O cantor Steve Grand tornou-se viral no lançamento de All American Boy, uma música country sobre uma relação amorosa entre dois homens gay. Mas nunca entregou além dessa promessa inicial e rapidamente se tornou num modelo de roupa interior no Instagram, reduzindo-se um pouco a um act assente na sua (ótima) aparência física e a concertos em resorts gay norte-americanos. Trixie Mattel, a drag queen vencedora de uma das temporadas de RuPaul’s Drag Race, foi mais além e aliou a sua personagem drag, cómica e ácida, ao country, num estilo de composição e honestidade nunca vistos no meio, normalmente permeado por música eletrónica e feita exclusivamente para ser ouvida em discotecas. Também auspicioso foi o sucesso gargantuano em 2019 de Lil Nas X, um jovem rapper negro orgulhosamente gay, com Old Town Road um crossover country com Billy Ray Cyrus (sim, o pai da Miley).
Eis que chega Orville Peck, a nova coqueluche da música country (e não só). Peck é um pseudómino e a verdadeira identidade por detrás deste cowboy gay de máscara e franjas continua a ser fruto de especulação. A ele parece interessar-lhe que as pessoas projetem nele e naquela personagem as suas próprias ambições e desejos, menos imediatos que o estilo pin-up de Grand e mais primordiais e reveladores. A imagética que ele traz aos seus vídeos é a de um western atípico, como se fosse produto de um sonho idealizado por David Lynch, recheado de personagens diversas, ambiciosamente queer, nunca sequer resvalando para perto da banalidade. A sonoridade é também ela a sua imagem de marca, com uma impressão digital fortíssima nos seus vibratos barítonos e mood denso e negro: uma mistura de Johnny Cash, Nick Cave e Bobby Gentry, cantora e compositora que Peck homenageou com um cover de Fancy no seu último EP, Show Pony, em alusão ao primeiro álbum de originais, Pony, lançado em 2019. Neste último lançamento conta também com a participação de Shania Twain em Legends Never Die, inequivocamente a mais mainstream das suas canções. Promete fazer a ponte entre a aclamação crítica que tem tido e o grande público.

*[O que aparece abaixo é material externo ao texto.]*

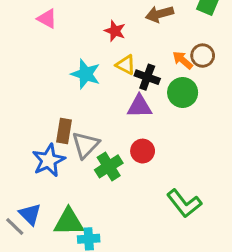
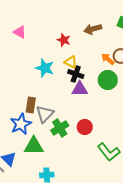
black cross: (147, 77) -> (76, 74), moved
red circle: (143, 151) -> (85, 127), moved
green triangle: (69, 222) -> (34, 146), moved

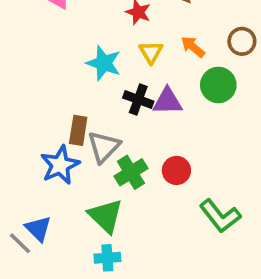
orange arrow: (108, 59) -> (193, 47), moved
yellow triangle: (71, 62) -> (151, 52), turned 32
black cross: (76, 74) -> (138, 100), moved
green triangle: (34, 146) -> (106, 216), moved, turned 45

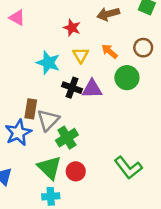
red circle: (176, 170) -> (76, 171), moved

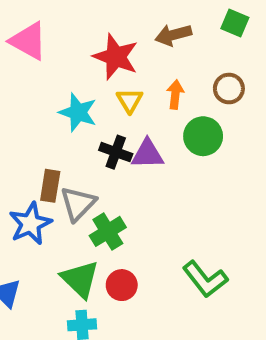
pink triangle: (17, 18) -> (28, 41), size x1.5
red star: (72, 28) -> (116, 57), size x1.6
orange arrow: (109, 51) -> (175, 94), turned 56

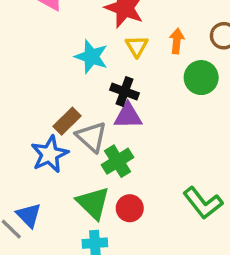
purple triangle: (147, 154) -> (128, 116), moved
brown rectangle: (50, 186) -> (67, 121), turned 36
gray triangle: (78, 204) -> (91, 137), turned -32

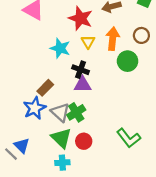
orange arrow: (177, 41) -> (113, 39), size x1.5
gray triangle: (91, 137) -> (60, 112), moved

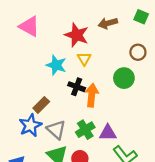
orange arrow: (113, 39) -> (92, 95), moved
purple triangle: (83, 85) -> (108, 133), moved
green cross: (76, 112) -> (85, 130), moved

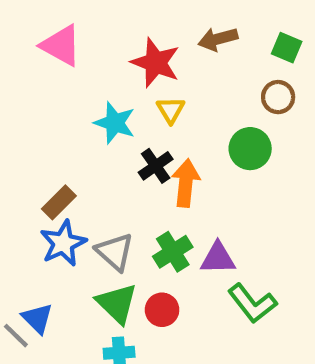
green square: (141, 17) -> (287, 48), moved
black cross: (77, 87) -> (156, 166), turned 35
brown rectangle: (41, 105) -> (59, 202), moved

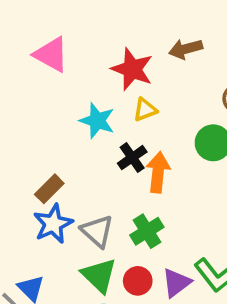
yellow triangle: (171, 110) -> (145, 110), turned 40
purple triangle: (218, 258) -> (176, 283), moved, turned -36

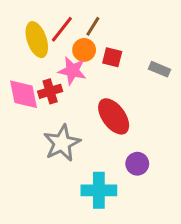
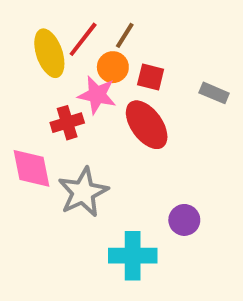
pink diamond: (23, 94) -> (31, 168), moved
red ellipse: (114, 116) -> (147, 125), moved

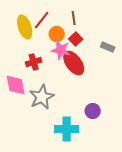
brown line: (125, 35) -> (74, 18), moved, turned -40
red square: (151, 77) -> (76, 39), turned 32
pink star: (97, 95) -> (61, 50), moved

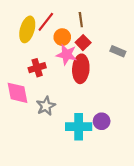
yellow ellipse: (25, 27) -> (27, 29), turned 35
red ellipse: (74, 63) -> (81, 69), turned 40
gray star: (42, 97) -> (46, 106), size x0.7
cyan cross: (67, 129) -> (79, 127), moved

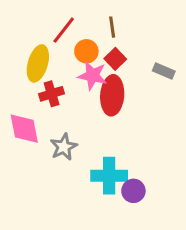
yellow ellipse: (27, 29) -> (38, 63), moved
purple circle: (102, 121) -> (133, 191), moved

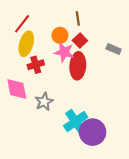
red line: (64, 30) -> (22, 24), moved
cyan cross: (109, 176) -> (76, 122), turned -35
purple circle: (133, 191) -> (93, 132), size x1.6

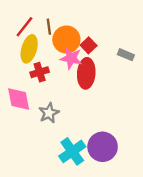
brown line: (78, 18) -> (49, 27), moved
orange circle: (60, 35) -> (66, 40), size x1.5
cyan cross: (76, 122) -> (72, 151), moved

O country está diferente e a incorporar vivências que não as anteriormente usadas para contar as mesmas histórias de sempre. O maior nome a surgir nas últimas décadas do country, Taylor Swift, outrora silenciosa em tudo o que fosse relacionado a política, é hoje uma ferverosa ativista pelos direitos das mulheres e pessoas LGBTI. Mattel brinca que hoje “Taylor Swift (é tão gay) que toma PrEP”. E uma das canções de Swift em folklore, Betty, já foi inclusivamente tomada pela comunidade como um hino lésbico, mesmo que não o seja na sua génese. E com Orville Peck, o country está longe de ser conduzido por uma série de homens heterossexuais que bebem cerveja no lugar de condutor de uma pick-up truck. Um cavaleiro negro vindo de um bar de drag queens, recheado de delícias carnais e espirituais, chega ao coração dos Estados Unidos e nunca nada será igual.